=== Section Start ===
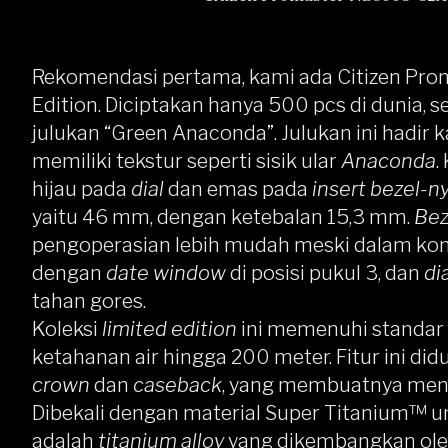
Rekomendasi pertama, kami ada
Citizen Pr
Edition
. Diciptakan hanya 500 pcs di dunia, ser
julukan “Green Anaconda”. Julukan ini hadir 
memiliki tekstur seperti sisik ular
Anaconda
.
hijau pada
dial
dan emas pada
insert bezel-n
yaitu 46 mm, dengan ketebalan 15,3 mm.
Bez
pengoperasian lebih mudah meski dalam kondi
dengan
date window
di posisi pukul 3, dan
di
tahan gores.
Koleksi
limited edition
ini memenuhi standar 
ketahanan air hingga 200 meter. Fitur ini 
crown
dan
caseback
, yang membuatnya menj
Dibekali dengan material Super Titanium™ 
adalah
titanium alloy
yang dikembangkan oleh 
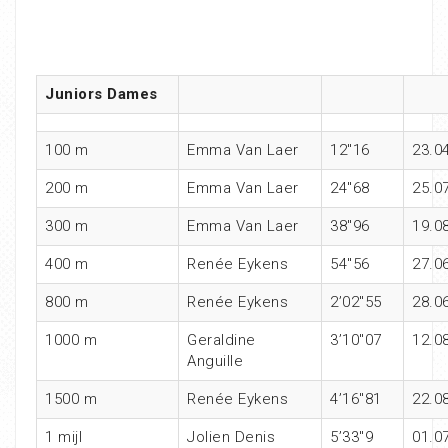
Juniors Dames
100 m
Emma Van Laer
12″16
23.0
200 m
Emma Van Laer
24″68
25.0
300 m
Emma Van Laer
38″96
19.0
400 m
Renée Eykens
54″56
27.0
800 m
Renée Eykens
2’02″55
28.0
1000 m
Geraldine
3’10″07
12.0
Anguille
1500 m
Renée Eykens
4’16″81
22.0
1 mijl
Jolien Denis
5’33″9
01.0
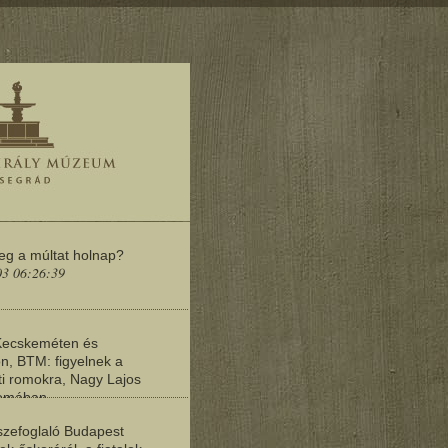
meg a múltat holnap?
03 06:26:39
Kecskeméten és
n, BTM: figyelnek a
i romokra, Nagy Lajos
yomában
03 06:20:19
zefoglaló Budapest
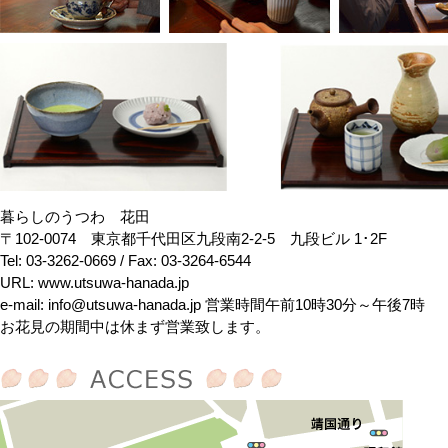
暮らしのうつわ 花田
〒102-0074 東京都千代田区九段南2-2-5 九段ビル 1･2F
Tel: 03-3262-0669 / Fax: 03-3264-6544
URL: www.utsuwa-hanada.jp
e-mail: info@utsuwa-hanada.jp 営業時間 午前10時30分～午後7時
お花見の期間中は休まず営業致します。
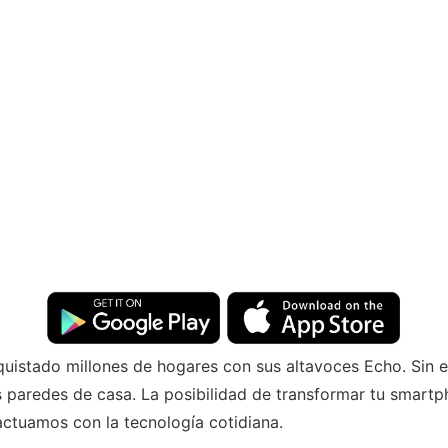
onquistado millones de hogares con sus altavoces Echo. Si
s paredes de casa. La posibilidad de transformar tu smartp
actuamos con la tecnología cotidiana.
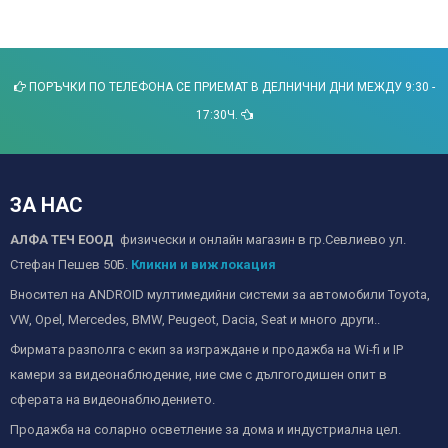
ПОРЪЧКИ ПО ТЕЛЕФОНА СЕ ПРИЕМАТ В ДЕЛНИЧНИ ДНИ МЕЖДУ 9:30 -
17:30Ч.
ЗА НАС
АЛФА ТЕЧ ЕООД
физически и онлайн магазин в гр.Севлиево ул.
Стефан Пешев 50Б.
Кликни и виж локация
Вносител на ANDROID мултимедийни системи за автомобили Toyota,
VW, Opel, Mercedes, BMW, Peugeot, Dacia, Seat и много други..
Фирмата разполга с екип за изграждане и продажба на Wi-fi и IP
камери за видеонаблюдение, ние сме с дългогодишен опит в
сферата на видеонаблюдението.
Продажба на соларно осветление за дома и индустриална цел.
=== Section End ===
__The problem__. Down to the last line, reproduce the material above exactly; skip its images.

__Answer section__.
Rekomendasi pertama, kami ada
Citizen Pr
Edition
. Diciptakan hanya 500 pcs di dunia, ser
julukan “Green Anaconda”. Julukan ini hadir 
memiliki tekstur seperti sisik ular
Anaconda
.
hijau pada
dial
dan emas pada
insert bezel-n
yaitu 46 mm, dengan ketebalan 15,3 mm.
Bez
pengoperasian lebih mudah meski dalam kondi
dengan
date window
di posisi pukul 3, dan
di
tahan gores.
Koleksi
limited edition
ini memenuhi standar 
ketahanan air hingga 200 meter. Fitur ini 
crown
dan
caseback
, yang membuatnya menj
Dibekali dengan material Super Titanium™ 
adalah
titanium alloy
yang dikembangkan oleh 
Juniors Dames
100 m
Emma Van Laer
12″16
23.0
200 m
Emma Van Laer
24″68
25.0
300 m
Emma Van Laer
38″96
19.0
400 m
Renée Eykens
54″56
27.0
800 m
Renée Eykens
2’02″55
28.0
1000 m
Geraldine
3’10″07
12.0
Anguille
1500 m
Renée Eykens
4’16″81
22.0
1 mijl
Jolien Denis
5’33″9
01.0
meg a múltat holnap?
03 06:26:39
Kecskeméten és
n, BTM: figyelnek a
i romokra, Nagy Lajos
yomában
03 06:20:19
zefoglaló Budapest
暮らしのうつわ 花田
〒102-0074 東京都千代田区九段南2-2-5 九段ビル 1･2F
Tel: 03-3262-0669 / Fax: 03-3264-6544
URL: www.utsuwa-hanada.jp
e-mail: info@utsuwa-hanada.jp 営業時間 午前10時30分～午後7時
お花見の期間中は休まず営業致します。
onquistado millones de hogares con sus altavoces Echo. Si
s paredes de casa. La posibilidad de transformar tu smartp
actuamos con la tecnología cotidiana.
ПОРЪЧКИ ПО ТЕЛЕФОНА СЕ ПРИЕМАТ В ДЕЛНИЧНИ ДНИ МЕЖДУ 9:30 -
17:30Ч.
ЗА НАС
АЛФА ТЕЧ ЕООД
физически и онлайн магазин в гр.Севлиево ул.
Стефан Пешев 50Б.
Кликни и виж локация
Вносител на ANDROID мултимедийни системи за автомобили Toyota,
VW, Opel, Mercedes, BMW, Peugeot, Dacia, Seat и много други..
Фирмата разполга с екип за изграждане и продажба на Wi-fi и IP
камери за видеонаблюдение, ние сме с дългогодишен опит в
сферата на видеонаблюдението.
Продажба на соларно осветление за дома и индустриална цел.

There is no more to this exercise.